The multifaceted changes that exemplified the 1940s continued during the ensuing decade for our Department of Zoology. President Delyte Morris joined the university in 1949 and an unprecedented expansion was launched. During the 1950s, the university increased in size from an enrollment of about 5,000 at the start of the decade to more than 13,000 by 1959. Today there are just over 21,000 students enrolled at SIUC.
The 1940s ended with the Zoology Department having 7 faculty and offering 26 courses. The seven faculty included Willard Gersbacher (Head), Charles Foote, Florence Foote, Hilda Stein, and Joseph Rafalko. Iowa State University graduates Willard Klimstra and William Lewis arrived in 1949 and during the early 1950s, they launched the research laboratories in wildlife and fisheries. Eight courses were added to the curriculum, including Introductory Game Management, Introductory Fish Management, and advanced courses in these same areas. The other four new courses related to this new emphasis were Game Birds, Mammalogy, and Ichthyology.

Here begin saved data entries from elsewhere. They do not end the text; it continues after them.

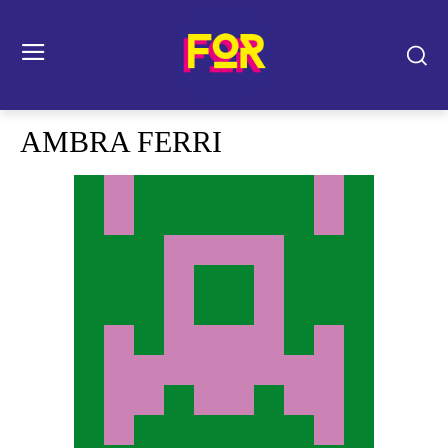
AMBRA FERRI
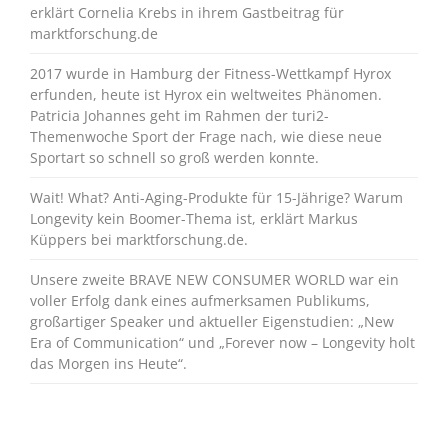
erklärt Cornelia Krebs in ihrem Gastbeitrag für
marktforschung.de
2017 wurde in Hamburg der Fitness-Wettkampf Hyrox
erfunden, heute ist Hyrox ein weltweites Phänomen.
Patricia Johannes geht im Rahmen der turi2-
Themenwoche Sport der Frage nach, wie diese neue
Sportart so schnell so groß werden konnte.
Wait! What? Anti-Aging-Produkte für 15-Jährige? Warum
Longevity kein Boomer-Thema ist, erklärt Markus
Küppers bei marktforschung.de.
Unsere zweite BRAVE NEW CONSUMER WORLD war ein
voller Erfolg dank eines aufmerksamen Publikums,
großartiger Speaker und aktueller Eigenstudien: „New
Era of Communication“ und „Forever now – Longevity holt
das Morgen ins Heute“.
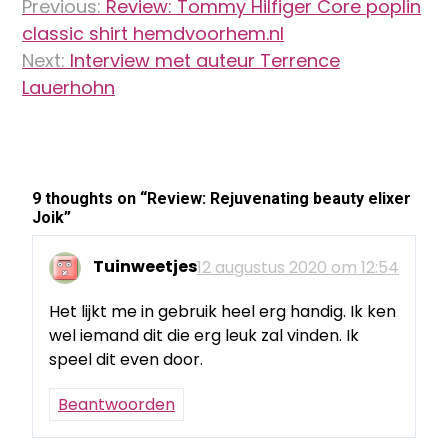
Previous:
Review: Tommy Hilfiger Core poplin
navigatie
classic shirt hemdvoorhem.nl
Next:
Interview met auteur Terrence
Lauerhohn
9 thoughts on “
Review: Rejuvenating beauty elixer
Joik
”
Tuinweetjes
12 augustus 2020 om 12:54
Het lijkt me in gebruik heel erg handig. Ik ken
wel iemand dit die erg leuk zal vinden. Ik
speel dit even door.
Beantwoorden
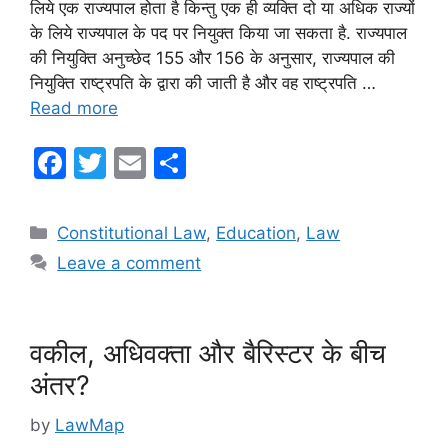
लिये एक राज्यपाल होता है किन्तु एक ही व्यक्ति दो या अधिक राज्यों
के लिये राज्यपाल के पद पर नियुक्त किया जा सकता है. राज्यपाल
की नियुक्ति अनुच्छेद 155 और 156 के अनुसार, राज्यपाल की
नियुक्ति राष्ट्रपति के द्वारा की जाती है और वह राष्ट्रपति …
Read more
F
T
E
S
a
w
m
h
c
itt
ai
ar
Categories
Constitutional Law
,
Education
,
Law
e
er
l
e
Leave a comment
b
o
o
वकील, अधिवक्ता और बैरिस्टर के बीच
k
अंतर?
by
LawMap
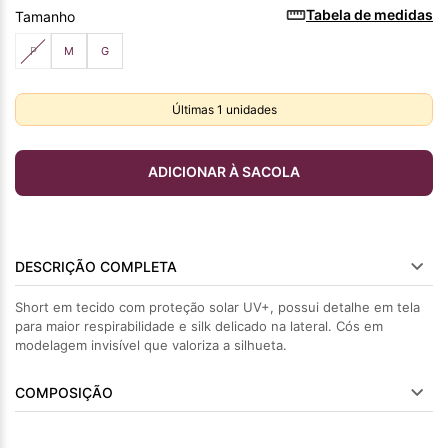
Tabela de medidas
Tamanho
P
M
G
Últimas
1
unidades
ADICIONAR À SACOLA
DESCRIÇÃO COMPLETA
Short em tecido com proteção solar UV+, possui detalhe em tela
para maior respirabilidade e silk delicado na lateral. Cós em
modelagem invisível que valoriza a silhueta.
COMPOSIÇÃO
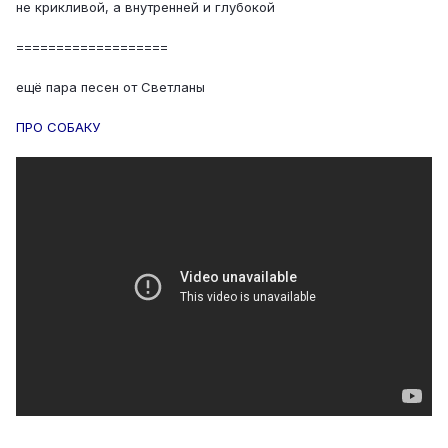
не крикливой, а внутренней и глубокой
===================
ещё пара песен от Светланы
ПРО СОБАКУ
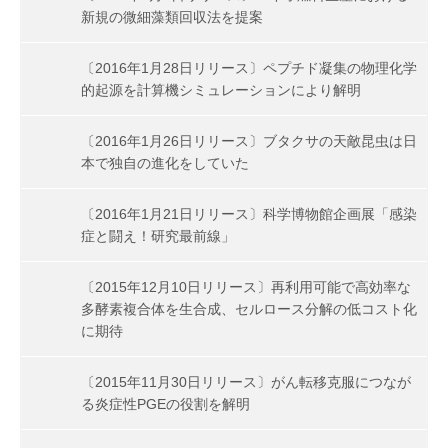
新規の微細藻類回収法を提案
〔2016年1月28日リリース〕ペプチド凝集の物理化学
的起源を計算機シミュレーションにより解明
〔2016年1月26日リリース〕ブタクサの天敵昆虫は日
本で独自の進化をしていた
〔2016年1月21日リリース〕科学博物館企画展「感染
症と闘え！研究最前線」
〔2015年12月10日リリース〕再利用可能で高効率な
多酵素複合体を生合成、セルロース分解の低コスト化
に期待
〔2015年11月30日リリース〕がん転移克服につなが
る炎症性PGEの役割を解明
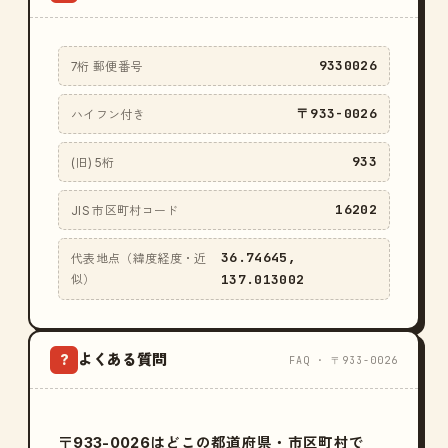
9330026
7桁 郵便番号
〒933-0026
ハイフン付き
933
(旧) 5桁
16202
JIS 市区町村コード
36.74645,
代表地点（緯度経度・近
137.013002
似）
よくある質問
?
FAQ · 〒933-0026
〒933-0026はどこの都道府県・市区町村で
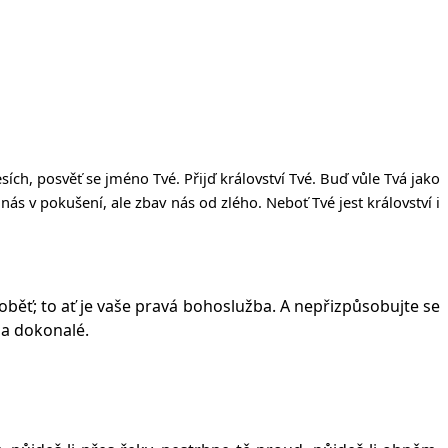
sích, posv
ěť
se jméno Tvé. P
ř
ij
ď
království Tvé. Bu
ď
v
ů
le Tvá jako
nás v poku
š
ení, ale zbav nás od zlého. Nebo
ť
Tvé jest království i
 oběť; to ať je vaše pravá bohoslužba. A nepřizpůsobujte se
 a dokonalé.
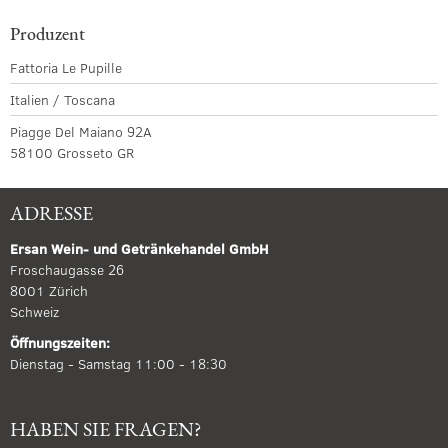
Produzent
Fattoria Le Pupille
Italien / Toscana
Piagge Del Maiano 92A
58100 Grosseto GR
ADRESSE
Ersan Wein- und Getränkehandel GmbH
Froschaugasse 26
8001 Zürich
Schweiz
Öffnungszeiten:
Dienstag - Samstag 11:00 - 18:30
HABEN SIE FRAGEN?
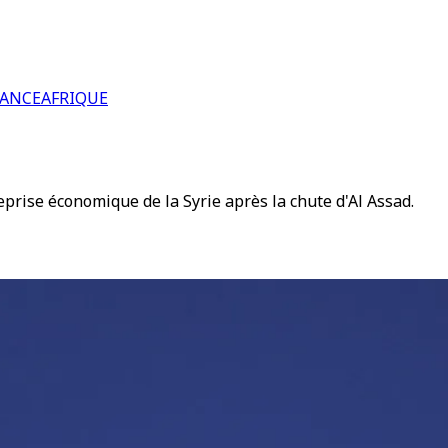
RANCE
AFRIQUE
reprise économique de la Syrie après la chute d'Al Assad.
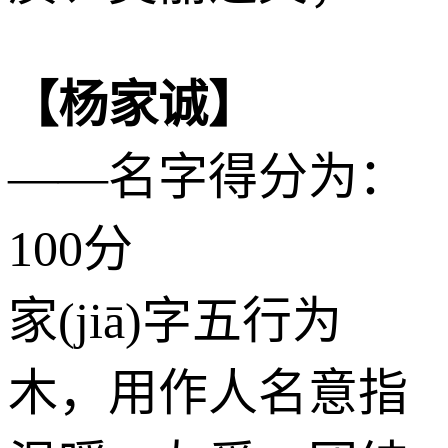
【杨家诚】
——名字得分为：
100分
家(jiā)字五行为
木
，用作人名意指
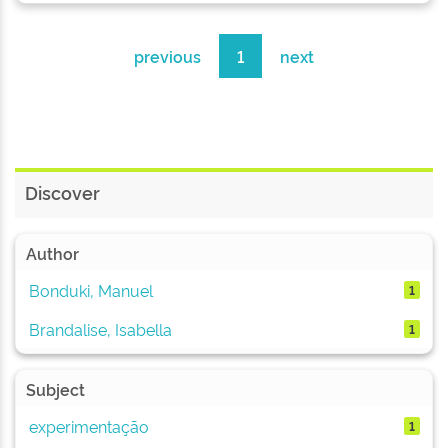
previous
1
next
Discover
Author
Bonduki, Manuel
1
Brandalise, Isabella
1
Subject
experimentação
1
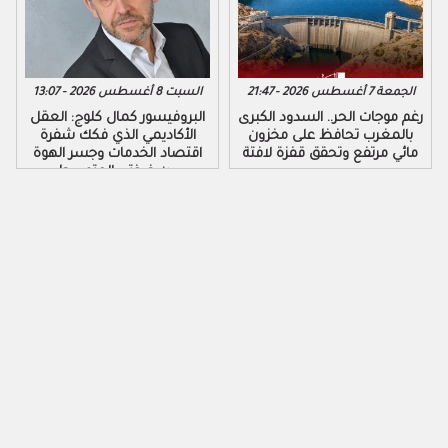
الجمعة 7 أغسطس 2026 - 21:47
السبت 8 أغسطس 2026 - 13:07
رغم موجات الحر.. السدود الكبرى
البروفيسور كمال كلوج: العقل
بالمغرب تحافظ على مخزون
الأكاديمي الذي فكك شفرة
مائي مرتفع وتحقق قفزة لافتة
اقتصاد الخدمات وجسر الهوة
بين ضفتي المتوسط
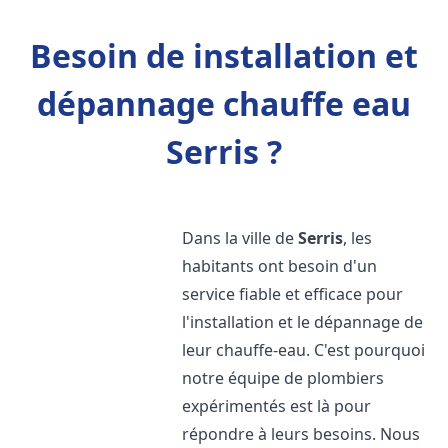
Besoin de installation et
dépannage chauffe eau
Serris ?
Dans la ville de
Serris
, les
habitants ont besoin d'un
service fiable et efficace pour
l'installation et le dépannage de
leur chauffe-eau. C'est pourquoi
notre équipe de plombiers
expérimentés est là pour
répondre à leurs besoins. Nous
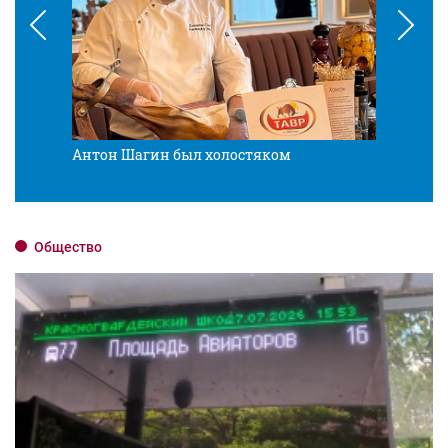
Антон Шагин был холостяком
Разв
Общество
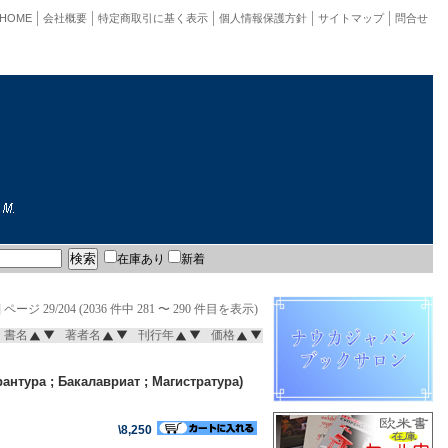
HOME
会社概要
特定商取引に基く表示
個人情報保護方針
サイトマップ
問合せ
在庫あり
新着
]
ページ 29/204 (2036 件中 281 〜 290 件目を表示)
書名
著者名
刊行年
価格
нтура ; Бакалавриат ; Магистратура)
\8,250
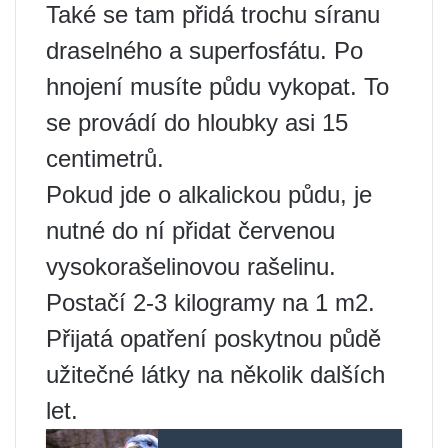
Také se tam přidá trochu síranu
draselného a superfosfátu. Po
hnojení musíte půdu vykopat. To
se provádí do hloubky asi 15
centimetrů.
Pokud jde o alkalickou půdu, je
nutné do ní přidat červenou
vysokorašelinovou rašelinu.
Postačí 2-3 kilogramy na 1 m2.
Přijatá opatření poskytnou půdě
užitečné látky na několik dalších
let.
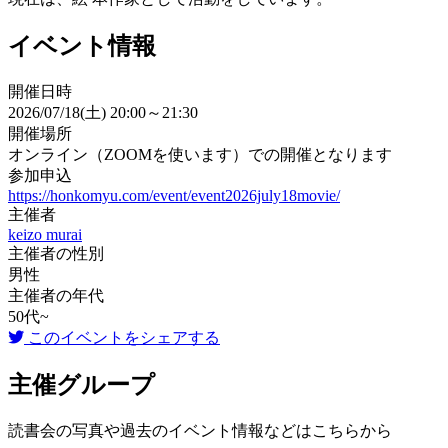
イベント情報
開催日時
2026/07/18(土) 20:00～21:30
開催場所
オンライン（ZOOMを使います）での開催となります
参加申込
https://honkomyu.com/event/event2026july18movie/
主催者
keizo murai
主催者の性別
男性
主催者の年代
50代~
このイベントをシェアする
主催グループ
読書会の写真や過去のイベント情報などはこちらから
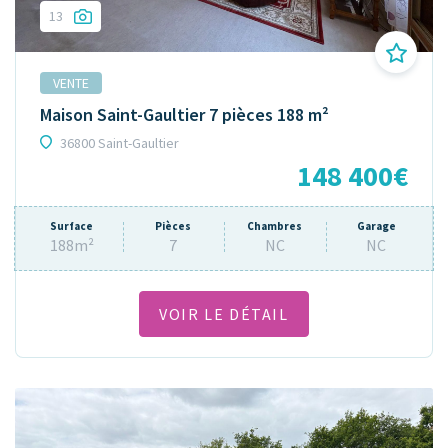
13
VENTE
Maison Saint-Gaultier 7 pièces 188 m²
36800 Saint-Gaultier
148 400€
Surface
Pièces
Chambres
Garage
188m²
7
NC
NC
VOIR LE DÉTAIL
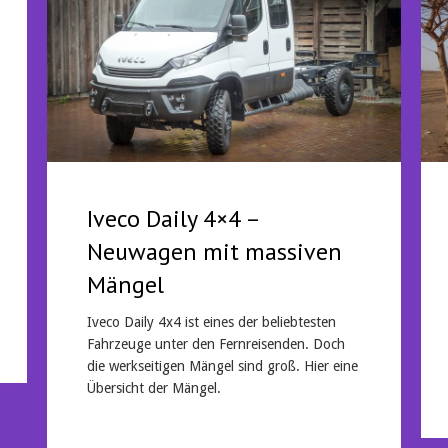
Iveco Daily 4×4 –
Neuwagen mit massiven
Mängel
Iveco Daily 4x4 ist eines der beliebtesten
Fahrzeuge unter den Fernreisenden. Doch
die werkseitigen Mängel sind groß. Hier eine
Übersicht der Mängel.
Mehr lesen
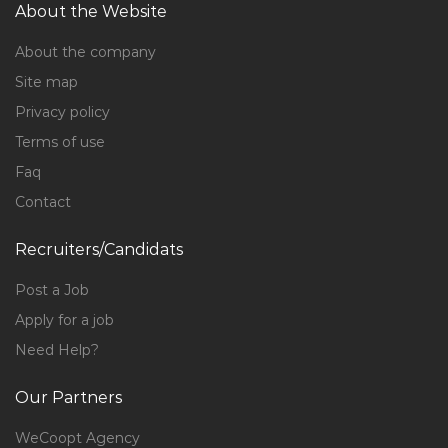
About the Website
About the company
Site map
Privacy policy
Terms of use
Faq
Contact
Recruiters/Candidats
Post a Job
Apply for a job
Need Help?
Our Partners
WeCoopt Agency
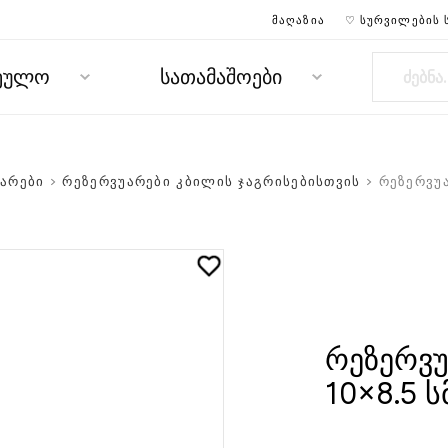
ᲛᲐᲦᲐᲖᲘᲐ
♡ ᲡᲣᲠᲕᲘᲚᲔᲑᲘᲡ 
რეულო
სათამაშოები
უარები
>
რეზერვუარები კბილის ჯაგრისებისთვის
> რეზერვუა
რეზერვუ
10×8.5 ს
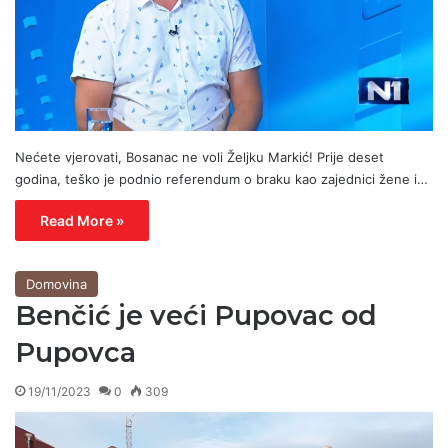
Nećete vjerovati, Bosanac ne voli Željku Markić! Prije deset
godina, teško je podnio referendum o braku kao zajednici žene i…
Read More »
Domovina
Benčić je veći Pupovac od
Pupovca
19/11/2023
0
309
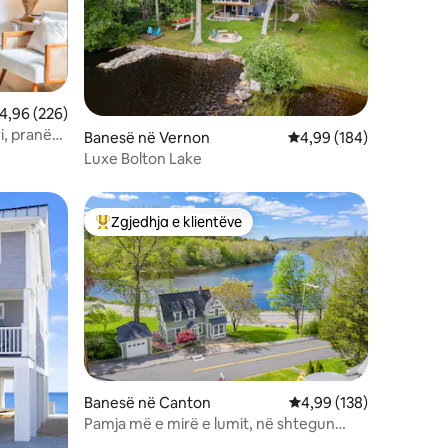
lerësimi mesatar 4,96 nga 5, 226 vlerësime
4,96 (226)
i, pranë
Banesë në Vernon
Vlerësimi mesatar 4,99
4,99 (184)
Luxe Bolton Lake
Zgjedhja e klientëve
Më të mirat e zgjedhjeve të klientëve
Banesë në Canton
Vlerësimi mesatar 4,99
4,99 (138)
Pamja më e mirë e lumit, në shtegun
hekurudhor në Collinsville!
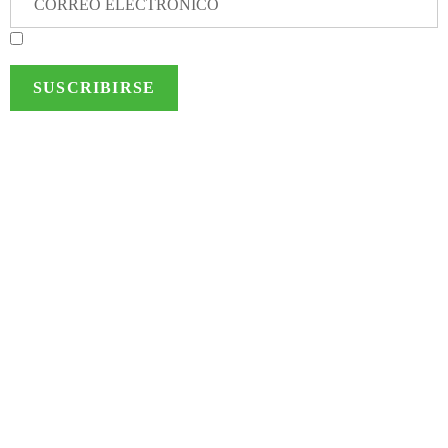
Autorizo a MTS al envío de información de interés a los datos
suministrados
Bogotá, Colombia
Av. Calle 72 # 7-64 Of. 801
(+57) 314 432 1922
Ciudad de Panamá, Panamá
Torre Times Square Center, Of. 12F
Av. Costa del Sol, Urbanización Costa del Este
(+507) 214-8447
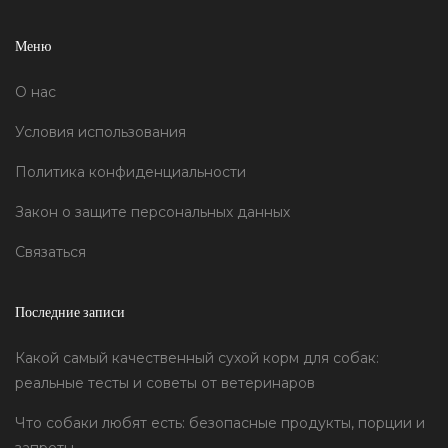
Меню
О нас
Условия использования
Политика конфиденциальности
Закон о защите персональных данных
Связаться
Последние записи
Какой самый качественный сухой корм для собак:
реальные тесты и советы от ветеринаров
Что собаки любят есть: безопасные продукты, порции и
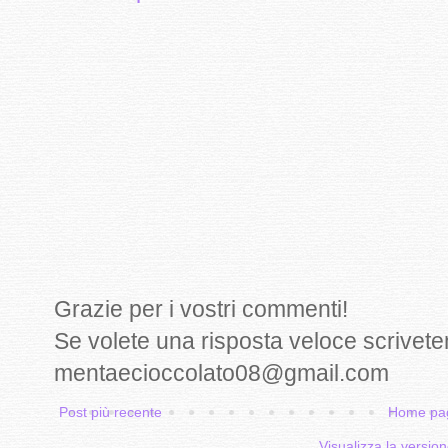
Grazie per i vostri commenti!
Se volete una risposta veloce scrivete
mentaecioccolato08@gmail.com
Post più recente
Home pa
Visualizza la version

The starting point for the study of zoology in the 1950s was a pair of courses, one on Vertebrate Diversity and the other on Invertebrate Diversity. Diversity in the animal world has always been a major focus in our department. These same two courses form the foundation for students wishing to major in zoology today. We recently have added a year-long introductory course in biology; this endeavor involves faculty from four departments in the life sciences. However, the importance of understanding animal diversity actually has increased in recent years because of the ongoing efforts for conserving the organisms with which we share the planet. Thus, the Department of Zoology has continued to provide both good teachers of biology and good scholars who are contributing to areas like biodiversity and conservation.
The mid-1950s brought additional faculty and a further enlargement of the curriculum. Harvey Fisher joined the Department as Chair in 1955. Edna Dudgeon and Howard Stains also came to SIU in 1955. In 1956, the group was joined by John Downey, Richard Fredrickson, and George Garoian. The tenure-track faculty now numbered 11, and there were 42 courses offered. Among the additional new offerings added by mid-decade were classes in Advanced Entomology, Natural History of the Vertebrates, Natural History of the Invertebrates, Advanced Ornithology, Evolution, and Herpetology.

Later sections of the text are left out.